Sparse Mean Field Load Balancing in Large Localized Queueing Systems
This work addresses scalable load balancing for cloud networks and data centers, particularly in sparsely connected wireless environments, offering a tractable solution with theoretical guarantees, though it appears incremental as it builds on sparse mean field theory.
The authors tackled the problem of scalable load balancing in large queueing networks with strong locality, which existing mean field methods could not model well, by developing a sparse mean field control framework that reduces the multi-agent problem to a single-agent one and demonstrated competitive performance on realistic wireless topologies compared to heuristics and scalable multi-agent reinforcement learning methods.

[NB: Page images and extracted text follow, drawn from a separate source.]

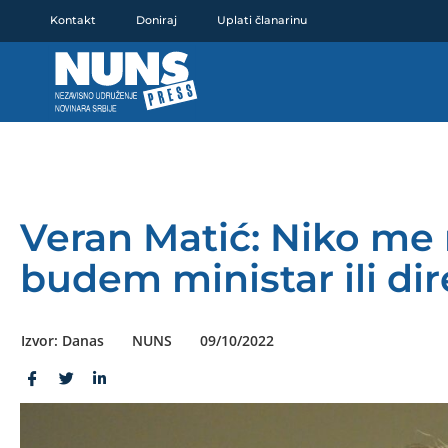
Pređi
Kontakt
Doniraj
Uplati članarinu
na
sadržaj
Veran Matić: Niko me 
budem ministar ili di
Izvor: Danas
NUNS
09/10/2022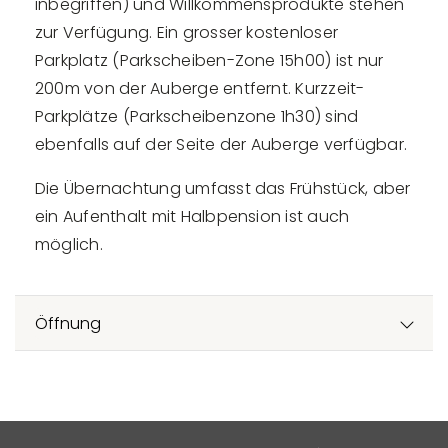
inbegriffen) und Willkommensprodukte stehen
zur Verfügung. Ein grosser kostenloser
Parkplatz (Parkscheiben-Zone 15h00) ist nur
200m von der Auberge entfernt. Kurzzeit-
Parkplätze (Parkscheibenzone 1h30) sind
ebenfalls auf der Seite der Auberge verfügbar.
Die Übernachtung umfasst das Frühstück, aber
ein Aufenthalt mit Halbpension ist auch
möglich.
Öffnung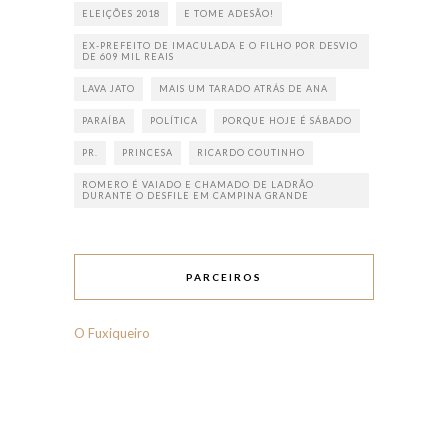
ELEIÇÕES 2018
E TOME ADESÃO!
EX-PREFEITO DE IMACULADA E O FILHO POR DESVIO
DE 609 MIL REAIS
LAVA JATO
MAIS UM TARADO ATRÁS DE ANA
PARAÍBA
POLÍTICA
PORQUE HOJE É SÁBADO
PR.
PRINCESA
RICARDO COUTINHO
ROMERO É VAIADO E CHAMADO DE LADRÃO
DURANTE O DESFILE EM CAMPINA GRANDE
PARCEIROS
O Fuxiqueiro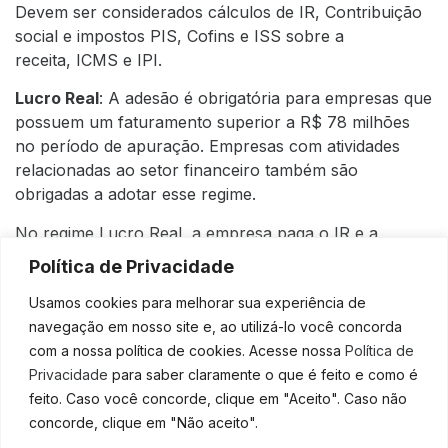
Devem ser considerados cálculos de IR, Contribuição
social e impostos PIS, Cofins e ISS sobre a
receita, ICMS e IPI.
Lucro Real
: A adesão é obrigatória para empresas que
possuem um faturamento superior a R$ 78 milhões
no período de apuração. Empresas com atividades
relacionadas ao setor financeiro também são
obrigadas a adotar esse regime.
No regime Lucro Real, a empresa paga o IR e a
contribuição social sobre a diferença positiva entre
Política de Privacidade
receita da venda e os gastos operacionais em
Usamos cookies para melhorar sua experiência de
determinado período;
navegação em nosso site e, ao utilizá-lo você concorda
Este regime costuma interessar as empresas somente
com a nossa política de cookies. Acesse nossa
Política de
quando existe a combinação de um grande volume de
Privacidade
para saber claramente o que é feito e como é
faturamento com negócios que possuem margens de
feito. Caso você concorde, clique em "Aceito". Caso não
contribuição apertadas.
concorde, clique em "Não aceito".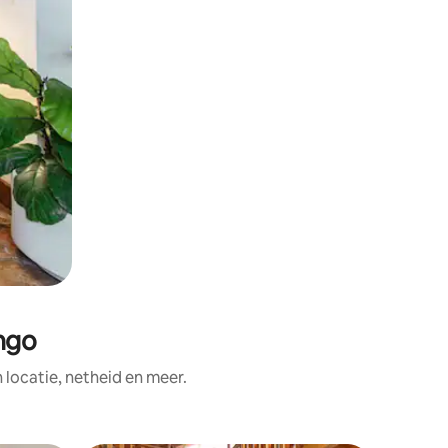
ngo
ocatie, netheid en meer.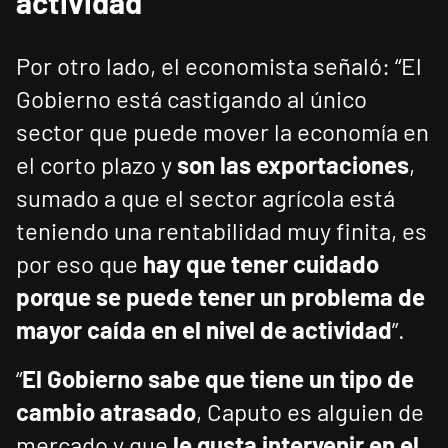
actividad
Por otro lado, el economista señaló: “El
Gobierno está castigando al único
sector que puede mover la economía en
el corto plazo y
son las exportaciones
,
sumado a que el sector agrícola está
teniendo una rentabilidad muy finita, es
por eso que
hay que tener cuidado
porque se puede tener un problema de
mayor caída en el nivel de actividad
”.
“
El Gobierno sabe que tiene un tipo de
cambio atrasado
, Caputo es alguien de
mercado y que
le gusta intervenir en el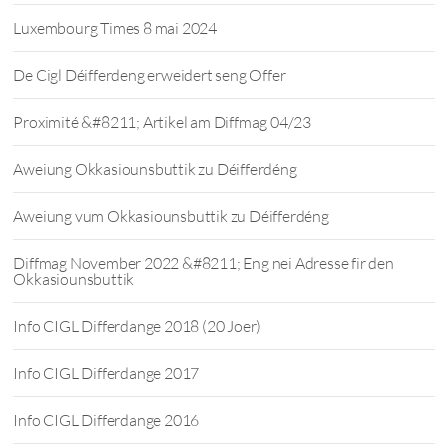
Luxembourg Times 8 mai 2024
De Cigl Déifferdeng erweidert seng Offer
Proximité &#8211; Artikel am Diffmag 04/23
Aweiung Okkasiounsbuttik zu Déifferdéng
Aweiung vum Okkasiounsbuttik zu Déifferdéng
Diffmag November 2022 &#8211; Eng nei Adresse fir den
Okkasiounsbuttik
Info CIGL Differdange 2018 (20 Joer)
Info CIGL Differdange 2017
Info CIGL Differdange 2016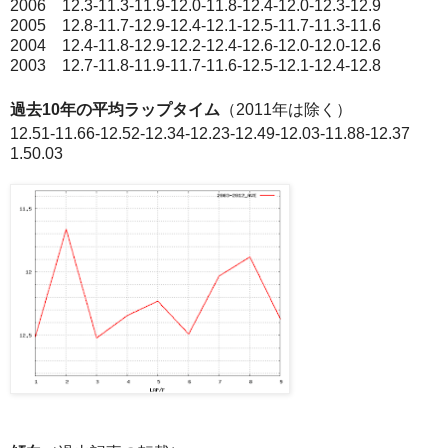
2006 12.3-11.3-11.9-12.0-11.8-12.4-12.0-12.3-12.9
2005 12.8-11.7-12.9-12.4-12.1-12.5-11.7-11.3-11.6
2004 12.4-11.8-12.9-12.2-12.4-12.6-12.0-12.0-12.6
2003 12.7-11.8-11.9-11.7-11.6-12.5-12.1-12.4-12.8
過去10年の平均ラップタイム
（2011年は除く）
12.51-11.66-12.52-12.34-12.23-12.49-12.03-11.88-12.37
1.50.03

Scalable load balancing algorithms are of great interest in cloud networks and data centers, necessitating the use of tractable techniques to compute optimal load balancing policies for good performance. However, most existing scalable techniques, especially asymptotically scaling methods based on mean field theory, have not been able to model large queueing networks with strong locality. Meanwhile, general multi-agent reinforcement learning techniques can be hard to scale and usually lack a theoretical foundation. In this work, we address this challenge by leveraging recent advances in sparse mean field theory to learn a near-optimal load balancing policy in sparsely connected queueing networks in a tractable manner, which may be preferable to global approaches in terms of wireless communication overhead. Importantly, we obtain a general load balancing framework for a large class of sparse bounded-degree wireless topologies. By formulating a novel mean field control problem in the context of graphs with bounded degree, we reduce the otherwise difficult multi-agent problem to a single-agent problem. Theoretically, the approach is justified by approximation guarantees. Empirically, the proposed methodology performs well on several realistic and scalable wireless network topologies as compared to a number of well-known load balancing heuristics and existing scalable multi-agent reinforcement learning methods.